3. Double stent insertion can effectively palliate both dyspnea and dysphagia. Several reports have described the use of “double” stenting of the esophagus and the airway. Results in terms of immediate relief of respiratory and swallowing symptoms appear to be excellent. Esophageal stents, however, are known to compress the adjacent airway, precipitating or exacerbating airway narrowing (see Figure 21-3).7,29 Acute airway obstruction accompanied by stridor, respiratory failure, and death has been reported after placement of esophageal stents in the proximal one third of the esophagus.7,30 Double stenting of the esophagus and the airway has been described to manage this complication,7,8,17 particularly when malignancy obstructs the lumina of the esophagus and the tracheobronchial tree. The incidence of airway obstruction following esophageal stent insertion ranges from about 1% to 10%.9 Airway stent insertion effectively restores airway patency in this setting.7 Airway stent insertion should always be considered when the esophagus requires stent placement, and certainly respiratory compromise accompanying or following esophageal stent insertion should raise the possibility of airway obstruction by the stent itself. A multidisciplinary approach including an initial airway evaluation for patients being considered for esophageal stent insertion improves prognosis and decreases airway complications related to the esophageal stent.31 The double stenting procedure is not without complications, however.
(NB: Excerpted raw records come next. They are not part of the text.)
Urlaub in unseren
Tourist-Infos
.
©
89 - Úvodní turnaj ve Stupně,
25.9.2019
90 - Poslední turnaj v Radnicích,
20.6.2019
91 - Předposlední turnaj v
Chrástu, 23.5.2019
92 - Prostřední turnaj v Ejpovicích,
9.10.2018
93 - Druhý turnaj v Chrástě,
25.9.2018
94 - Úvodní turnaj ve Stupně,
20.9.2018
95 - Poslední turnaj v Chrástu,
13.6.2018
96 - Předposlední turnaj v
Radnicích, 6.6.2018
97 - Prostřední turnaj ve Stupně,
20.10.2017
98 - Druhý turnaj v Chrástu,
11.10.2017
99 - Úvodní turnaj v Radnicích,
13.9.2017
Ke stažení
When double stenting is used in combined esophago-airway lesions, massive bleeding is reported in up to 27%.32 Double stenting is associated with ERF in up to 18% to 38% of patients with esophageal cancer,29,32 although it is unclear whether fistulas occur as a direct result of stent-related erosion of altered neoplastic infiltration or airway and esophageal mucosa, or if they are a natural result of disease progression.